Shropshire

by Helen Gaffney

Shropshire is one of the most beautiful and unspoilt parts of Britain you could imagine. Shropshire has been called "England's best-kept secret". It is a county of wide-ranging appeal both for residents and the many visitors who come each year, with outstanding natural beauty and great historic interest as well as modern developments. Shropshire's scenery varies from the meres of the north to the hills of the centre and south, with breath-taking views from Wenlock Edge, the Long Mynd and The Wrekin, and around the River Severn as it wanders through the county. However, it is also a working landscape with farming and related industries, business parks and busy commercial centres. Everywhere in Shropshire there is evidence of the county's remarkable past. Attractive villages and market towns boast handsome medieval churches and decorated half-timbered buildings from Tudor times, while the Ironbridge World Heritage Site reminds us that Shropshire is where the Industrial Revolution began.

Shropshire Blue is a cows’ milk cheese that has a pressed red curd and is extremely attractive. It has the taste of a cheddar which combined with the tangy blue makes an excellent cheese. The cheese has a mild flavour and an excellent taste. It has a deep orange-brown, natural rind. Shropshire Blue matures for a period of ten weeks and the fat content is about 34 percent. It was first made in the 1970s and has since gained much popularity. It is a useful cooking cheese and makes an excellent flan.

The region is famous for a number of meat pies, particularly Shropshire Fidget Pie, Hare Pie and Shropshire Rabbit Pie or Shropshire Pie. The name ‘fidget’ is said to come from the fact that this particular pie was originally ‘fitched’ or five-sided in shape. The Hare Pie is a well-flavoured game pie that can be topped either with shortcrust or puff pastry. It is traditionally served with redcurrant or crab apple jelly. It can also be served with the additional accompaniment of English veal forcemeat balls. Shropshire Pie is a luxury rabbit pie and dates from the eighteenth century. The original recipe would have contained oysters and artichoke bottoms.

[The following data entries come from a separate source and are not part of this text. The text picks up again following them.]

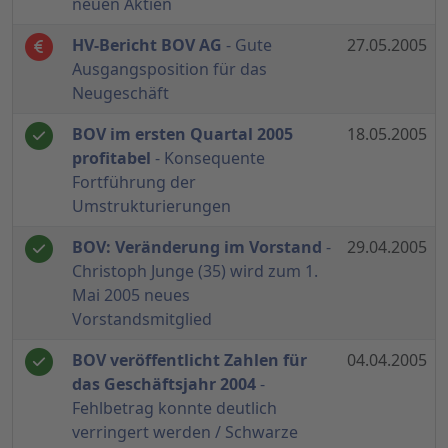
neuen Aktien
HV-Bericht BOV AG
- Gute
27.05.2005
Ausgangsposition für das
Neugeschäft
BOV im ersten Quartal 2005
18.05.2005
profitabel
- Konsequente
Fortführung der
Umstrukturierungen
BOV: Veränderung im Vorstand
-
29.04.2005
Christoph Junge (35) wird zum 1.
Mai 2005 neues
Vorstandsmitglied
BOV veröffentlicht Zahlen für
04.04.2005
das Geschäftsjahr 2004
-
Fehlbetrag konnte deutlich
verringert werden / Schwarze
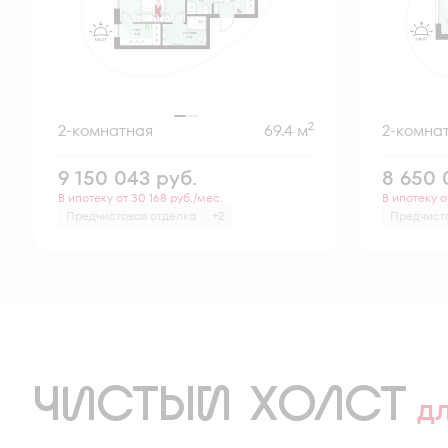
2
2-комнатная
69.4 м
2-комна
9 150 043
руб.
8 650
В ипотеку от 30 168 руб./мес.
В ипотеку о
Предчистовая отделка
+2
Предчист
ЧИСТЫЙ ХОЛСТ
д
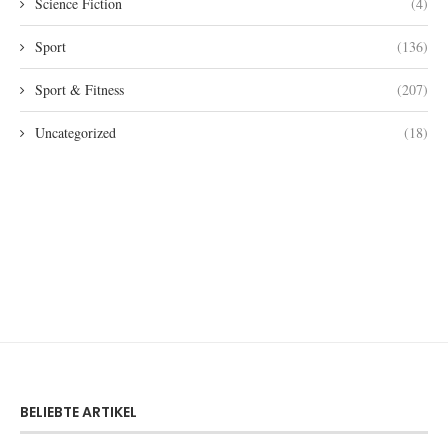
Science Fiction
(4)
Sport
(136)
Sport & Fitness
(207)
Uncategorized
(18)
BELIEBTE ARTIKEL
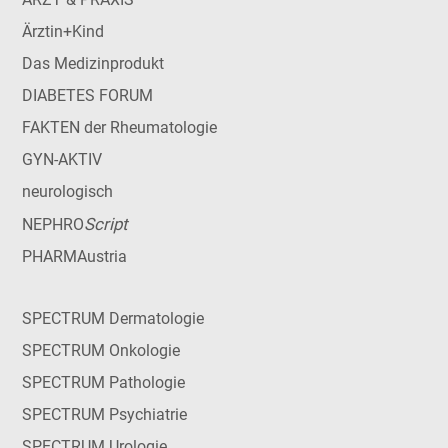
Ärztin+Kind
Das Medizinprodukt
DIABETES FORUM
FAKTEN der Rheumatologie
GYN-AKTIV
neurologisch
Script
NEPHRO
PHARMAustria
SPECTRUM Dermatologie
SPECTRUM Onkologie
SPECTRUM Pathologie
SPECTRUM Psychiatrie
SPECTRUM Urologie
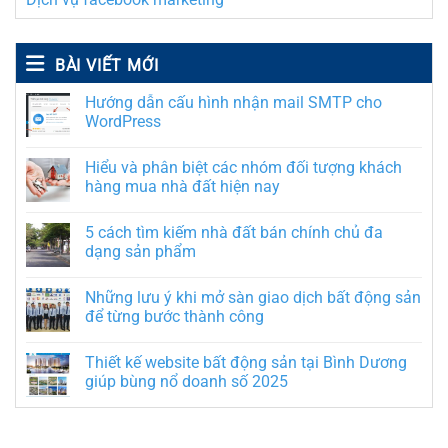
BÀI VIẾT MỚI
Hướng dẫn cấu hình nhận mail SMTP cho
WordPress
Hiểu và phân biệt các nhóm đối tượng khách
hàng mua nhà đất hiện nay
5 cách tìm kiếm nhà đất bán chính chủ đa
dạng sản phẩm
Những lưu ý khi mở sàn giao dịch bất động sản
để từng bước thành công
Thiết kế website bất động sản tại Bình Dương
giúp bùng nổ doanh số 2025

A famous dish from the border area known as the Welsh Marches is Loin of pork and cabbage cake. It was traditionally served at pig-killing time, which was an occasion for celebration, when the family pig was despatched to produce hams, bacon, sausages, black puddings, pies and much more to carry on through the following months.

Shrewsbury is a town with a long history and is famous for a particular type of biscuit. One of the better-known recipes was by a Mr Palin in 1819. The original was very hard indeed so the modern recipe is a softer version to suit our current tastes. Mr Palin of Shrewsbury was renowned for his particular mix of Shrewsbury biscuits.

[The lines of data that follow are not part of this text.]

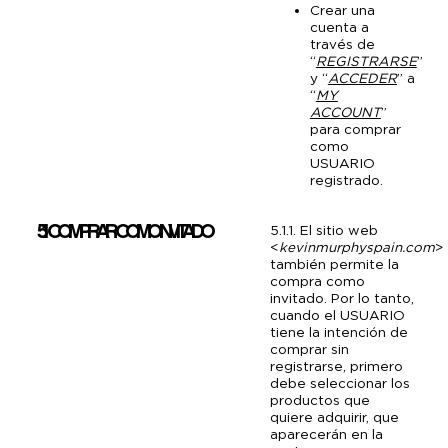
Crear una
cuenta a
través de
“
REGISTRARSE
”
y “
ACCEDER
” a
“
MY
ACCOUNT
”
para comprar
como
USUARIO
registrado.
5.1 COMPRAR COMO INVITADO
5.1.1. El sitio web
<
kevinmurphyspain.com
>
también permite la
compra como
invitado. Por lo tanto,
cuando el USUARIO
tiene la intención de
comprar sin
registrarse, primero
debe seleccionar los
productos que
quiere adquirir, que
aparecerán en la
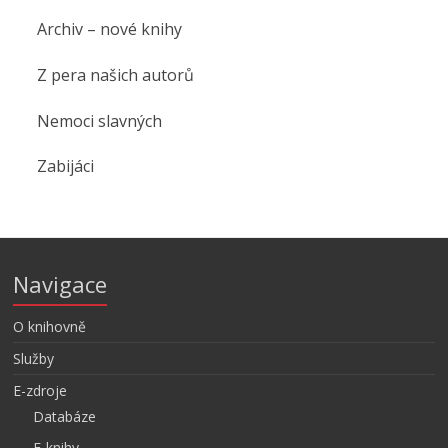
Archiv – nové knihy
Z pera našich autorů
Nemoci slavných
Zabijáci
Navigace
O knihovně
Služby
E-zdroje
Databáze
E-knihy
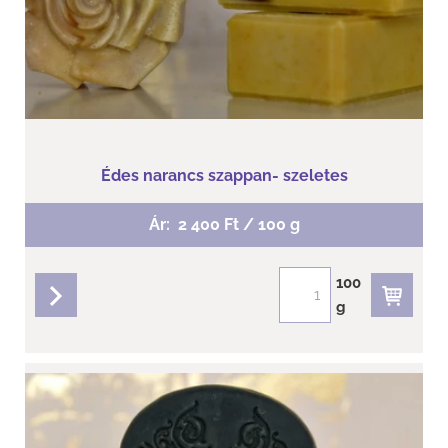
Édes narancs szappan- szeletes
Ár:
2 400 Ft / 100 g
100
g
részletek
Clematis Fekete Rozmaring szeletes...
Hévízi iszapos- fekete szenes rozmaring szappan. Zsíros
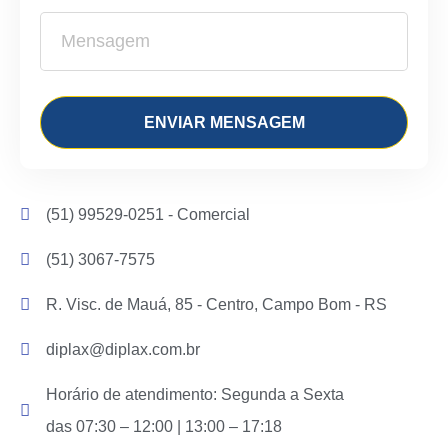
ENVIAR MENSAGEM
(51) 99529-0251 - Comercial
(51) 3067-7575
R. Visc. de Mauá, 85 - Centro, Campo Bom - RS
diplax@diplax.com.br
Horário de atendimento: Segunda a Sexta
das 07:30 – 12:00 | 13:00 – 17:18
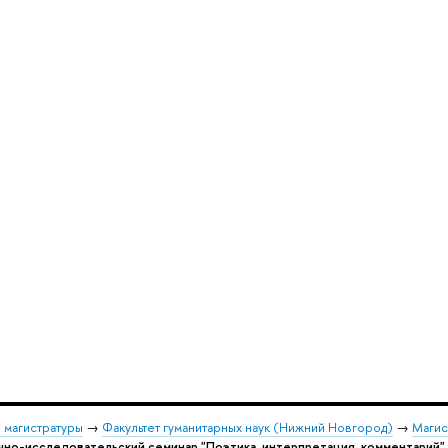
 магистратуры
→
Факультет гуманитарных наук (Нижний Новгород)
→
Магис
чно-исследовательский семинар "Поэтика, интерпретация, комментарий" 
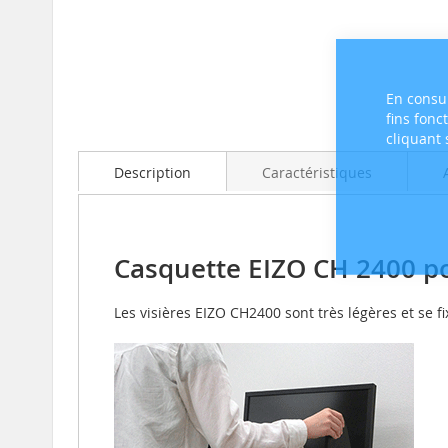
Skip
to
En consul
the
fins fonc
beginning
cliquant
of
Description
Caractéristiques
the
images
gallery
Casquette EIZO CH 2400 po
Les visières EIZO CH2400 sont très légères et se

Elizabeth Anderton in her ‘A Little Shropshire Gift Book’, published in 1978 says:

"Mr Palin, prince of cake compounders, the mouth liquefies at thy very name! This fulsome praise, given in one of ‘The Ingoldsby Legends’, is for Mr Palin of Shrewsbury, renowned for his particular mix of Shrewsbury cake or biscuits. These used to be bought by visitors in much the same way as shortbread in Scotland or clotted cream in Devon. Recipes vary considerably but all contain spices and rosewater which is the ingredient that gives the distinctive flavour to Turkish Delight. Different instructions specify the use of nutmeg, caraway, cinnamon; many add "sack" or sherry."

In the early part of the 20th century, the small town of Market Drayton had four gingerbread bakers. The smell of the spicy little finger would have wafted around the town. The first recorded mention is Roland Lateward, maltster, who was baking gingerbread in 1793. It was probably made earlier. There were already large stocks of ginger in High Street businesses in the 1640’s and 1680’s. 'Gingerbrede', the oldest cake bread in the world, arrived in this country with the Crusades. The earliest recipe dates from 1390. Billington’s, from 1817, is the oldest surviving brand. Its history is proudly displayed on their packaging as an unbroken chain of bakers around the trunk of a tree, whose branches extend to markets all over the world.

Another tradition from the county is that of Soul Cakes. On All Souls’ Day on the 2nd of November, the dead are remembered and children would go ‘a-souling’. Singing:

“A soul-cake, a soul-cake, please,
good missus, a soul-cake.
One for Peter, two for Paul,
three for Him who saved us all.”

They would receive, in return, a cake marked with a cross. A similar type of cake was Shropshire Special Cakes. Like Soul Cakes, these were eaten on All Souls’ Day in memory of the departed. In the Welsh Border counties, children would be given these cakes that were also traditionally marked with a cross.

The region is a vast area of considerable contrast. The countryside remains fresh, well-established and unpolluted. Food and drink here holds many contrasts. In the past, certainly, those workers who flooded into the new factories that developed after the onset of the Industrial Revolution which began in the Ironbridge Gorge must have lived, at times, on an exceedingly frugal and monotonous diet. Working and social conditions have improved over the centuries and today manual workers do not appear to fare too badly.